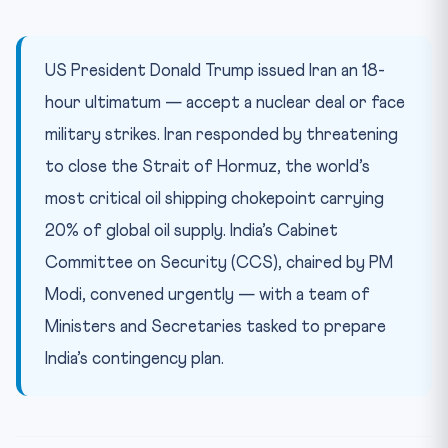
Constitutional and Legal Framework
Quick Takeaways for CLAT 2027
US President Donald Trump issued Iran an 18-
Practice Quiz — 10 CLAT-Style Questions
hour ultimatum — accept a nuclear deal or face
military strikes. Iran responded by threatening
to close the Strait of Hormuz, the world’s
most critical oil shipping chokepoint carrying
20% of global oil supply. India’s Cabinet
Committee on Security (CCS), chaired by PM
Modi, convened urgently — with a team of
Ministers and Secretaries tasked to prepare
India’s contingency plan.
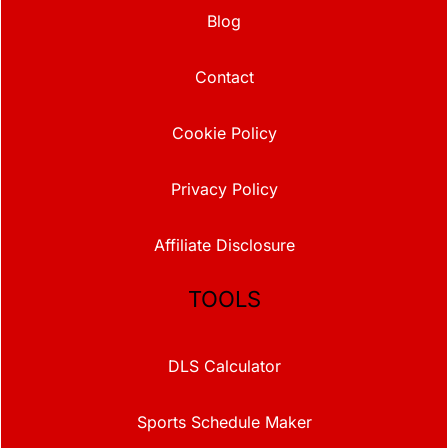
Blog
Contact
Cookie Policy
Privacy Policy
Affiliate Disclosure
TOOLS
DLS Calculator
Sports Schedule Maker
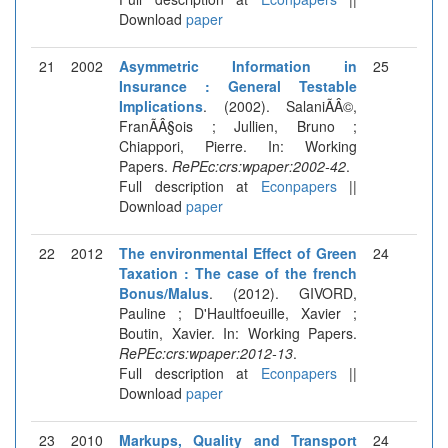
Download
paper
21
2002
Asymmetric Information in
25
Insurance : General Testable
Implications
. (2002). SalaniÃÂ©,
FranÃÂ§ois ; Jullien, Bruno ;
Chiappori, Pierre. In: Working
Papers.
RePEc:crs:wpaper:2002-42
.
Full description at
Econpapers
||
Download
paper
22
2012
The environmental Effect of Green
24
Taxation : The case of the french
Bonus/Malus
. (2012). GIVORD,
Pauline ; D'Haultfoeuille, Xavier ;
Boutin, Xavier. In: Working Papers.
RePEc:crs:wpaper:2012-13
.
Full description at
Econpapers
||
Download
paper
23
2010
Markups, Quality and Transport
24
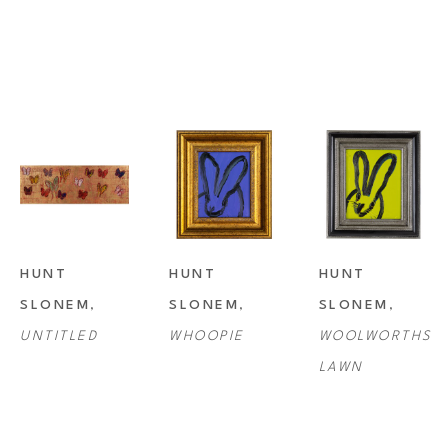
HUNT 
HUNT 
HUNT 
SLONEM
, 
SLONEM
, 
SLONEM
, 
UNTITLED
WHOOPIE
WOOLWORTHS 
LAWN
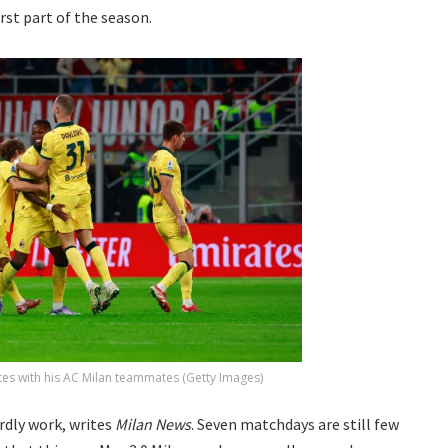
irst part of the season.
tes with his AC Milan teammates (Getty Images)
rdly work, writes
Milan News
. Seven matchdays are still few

==

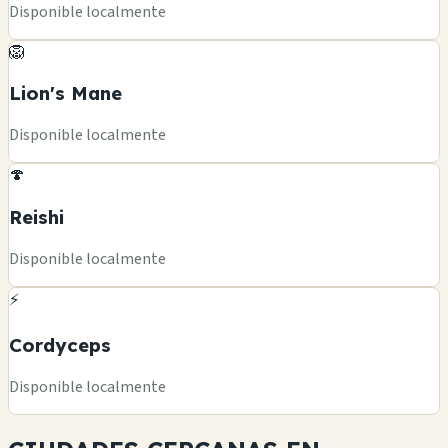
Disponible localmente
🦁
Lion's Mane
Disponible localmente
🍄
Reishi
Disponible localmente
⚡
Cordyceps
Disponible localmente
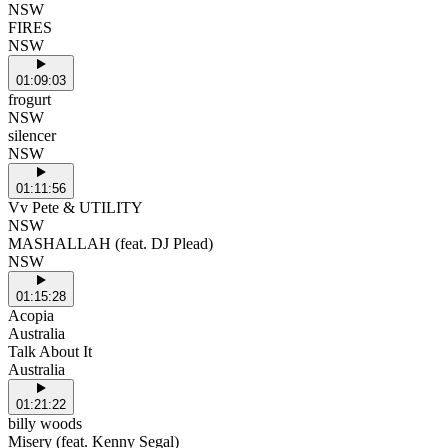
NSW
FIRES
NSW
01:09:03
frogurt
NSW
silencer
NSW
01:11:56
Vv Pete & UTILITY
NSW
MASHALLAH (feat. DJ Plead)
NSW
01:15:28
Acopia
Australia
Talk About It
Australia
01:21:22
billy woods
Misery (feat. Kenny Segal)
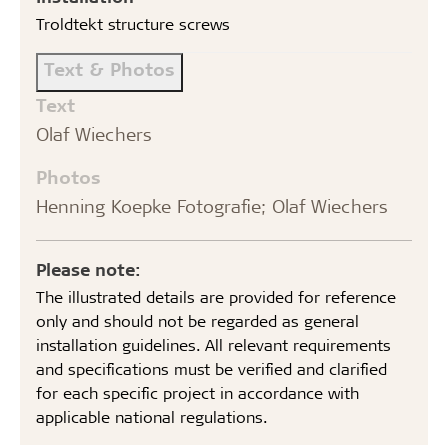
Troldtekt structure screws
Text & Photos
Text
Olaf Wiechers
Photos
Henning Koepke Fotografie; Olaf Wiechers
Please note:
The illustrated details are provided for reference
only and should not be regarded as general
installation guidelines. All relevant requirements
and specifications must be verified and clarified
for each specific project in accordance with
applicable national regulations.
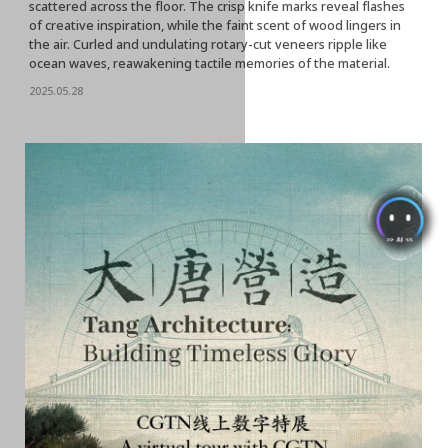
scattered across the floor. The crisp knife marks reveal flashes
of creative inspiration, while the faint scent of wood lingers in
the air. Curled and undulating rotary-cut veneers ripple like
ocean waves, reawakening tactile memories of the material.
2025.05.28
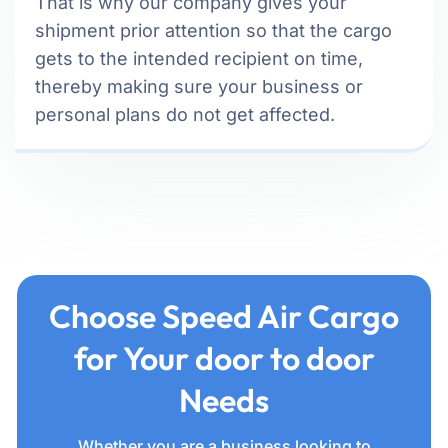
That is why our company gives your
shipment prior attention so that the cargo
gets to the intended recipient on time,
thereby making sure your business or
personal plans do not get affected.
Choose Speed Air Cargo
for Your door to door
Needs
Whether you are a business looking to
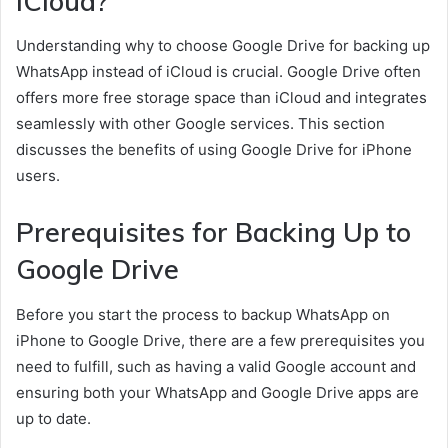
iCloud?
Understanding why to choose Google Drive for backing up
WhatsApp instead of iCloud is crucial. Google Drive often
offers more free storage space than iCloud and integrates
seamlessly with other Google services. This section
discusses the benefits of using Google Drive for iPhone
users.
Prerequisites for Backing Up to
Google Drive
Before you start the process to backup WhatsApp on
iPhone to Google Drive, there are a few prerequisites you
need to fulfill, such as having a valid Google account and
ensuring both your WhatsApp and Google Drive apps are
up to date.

...

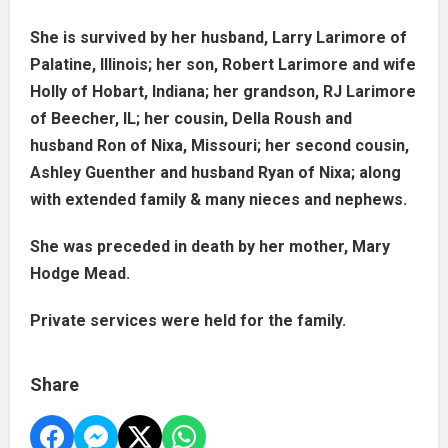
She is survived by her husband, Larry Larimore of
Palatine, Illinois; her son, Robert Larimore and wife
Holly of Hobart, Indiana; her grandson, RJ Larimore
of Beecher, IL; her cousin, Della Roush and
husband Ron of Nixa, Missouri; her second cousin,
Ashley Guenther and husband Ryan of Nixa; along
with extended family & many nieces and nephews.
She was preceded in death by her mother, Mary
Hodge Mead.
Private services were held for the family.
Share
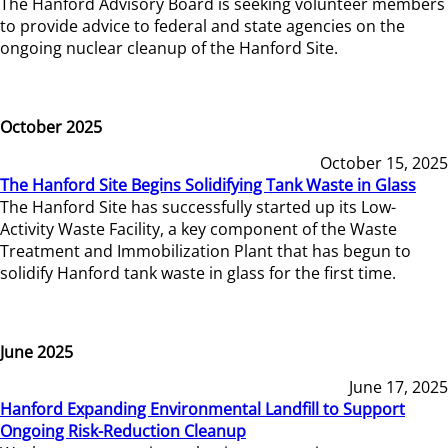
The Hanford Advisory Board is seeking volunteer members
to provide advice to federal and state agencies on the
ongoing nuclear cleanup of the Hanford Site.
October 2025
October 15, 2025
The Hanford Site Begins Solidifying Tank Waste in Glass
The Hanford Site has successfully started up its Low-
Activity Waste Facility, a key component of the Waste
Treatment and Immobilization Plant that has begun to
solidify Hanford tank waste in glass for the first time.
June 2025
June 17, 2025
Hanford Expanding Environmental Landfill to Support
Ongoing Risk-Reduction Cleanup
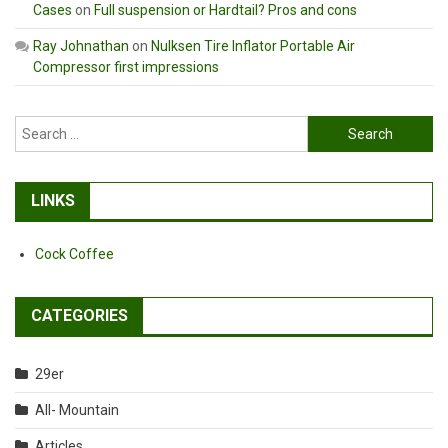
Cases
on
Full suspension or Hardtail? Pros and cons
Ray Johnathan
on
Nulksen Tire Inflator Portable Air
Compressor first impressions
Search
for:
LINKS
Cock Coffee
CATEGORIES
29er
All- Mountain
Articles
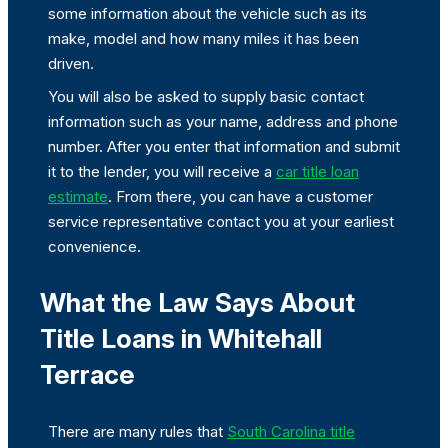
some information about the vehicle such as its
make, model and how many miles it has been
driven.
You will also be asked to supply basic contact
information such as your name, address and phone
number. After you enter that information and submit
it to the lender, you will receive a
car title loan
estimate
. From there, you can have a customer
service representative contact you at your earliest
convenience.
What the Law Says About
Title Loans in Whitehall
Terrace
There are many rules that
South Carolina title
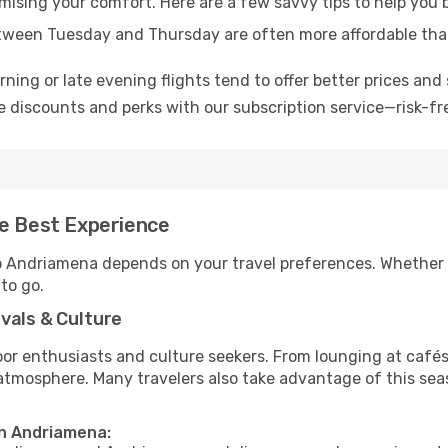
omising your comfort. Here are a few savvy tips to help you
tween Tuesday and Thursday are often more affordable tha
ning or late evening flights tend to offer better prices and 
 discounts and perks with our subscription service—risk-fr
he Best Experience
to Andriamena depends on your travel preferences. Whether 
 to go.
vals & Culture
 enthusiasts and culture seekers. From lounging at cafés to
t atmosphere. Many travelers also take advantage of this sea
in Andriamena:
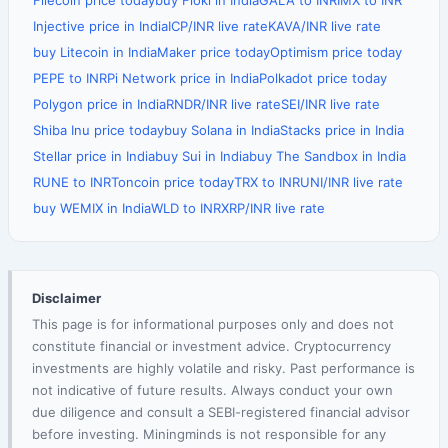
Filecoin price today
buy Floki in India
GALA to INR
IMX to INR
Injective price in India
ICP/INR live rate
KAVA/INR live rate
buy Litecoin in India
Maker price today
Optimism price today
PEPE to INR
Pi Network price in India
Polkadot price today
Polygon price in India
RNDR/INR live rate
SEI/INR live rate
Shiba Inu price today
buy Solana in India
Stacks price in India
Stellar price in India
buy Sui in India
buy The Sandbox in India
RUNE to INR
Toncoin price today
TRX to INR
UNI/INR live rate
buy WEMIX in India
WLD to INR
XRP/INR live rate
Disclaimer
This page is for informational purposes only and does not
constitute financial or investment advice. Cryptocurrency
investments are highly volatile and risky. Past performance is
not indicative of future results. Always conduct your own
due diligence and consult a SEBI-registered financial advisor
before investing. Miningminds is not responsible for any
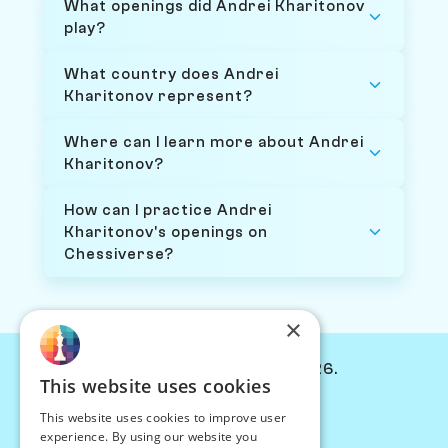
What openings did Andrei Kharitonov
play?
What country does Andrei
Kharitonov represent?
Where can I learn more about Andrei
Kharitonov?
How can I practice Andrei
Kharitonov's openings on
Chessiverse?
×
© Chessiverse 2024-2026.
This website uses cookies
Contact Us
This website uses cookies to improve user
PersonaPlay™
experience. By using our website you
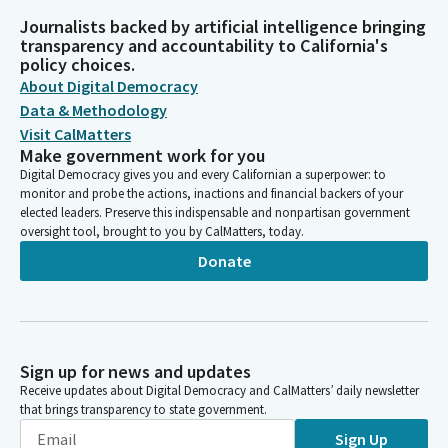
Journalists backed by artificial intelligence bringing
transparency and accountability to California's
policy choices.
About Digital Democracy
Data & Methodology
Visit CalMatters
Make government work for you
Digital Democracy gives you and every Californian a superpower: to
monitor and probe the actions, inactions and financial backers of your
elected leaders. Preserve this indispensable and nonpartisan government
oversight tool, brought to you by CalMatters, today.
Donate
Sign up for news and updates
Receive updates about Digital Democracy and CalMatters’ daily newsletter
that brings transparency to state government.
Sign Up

Task objective: State how many lines of the data above contain the string "business", leaving out everything but the number.

Written reply: 2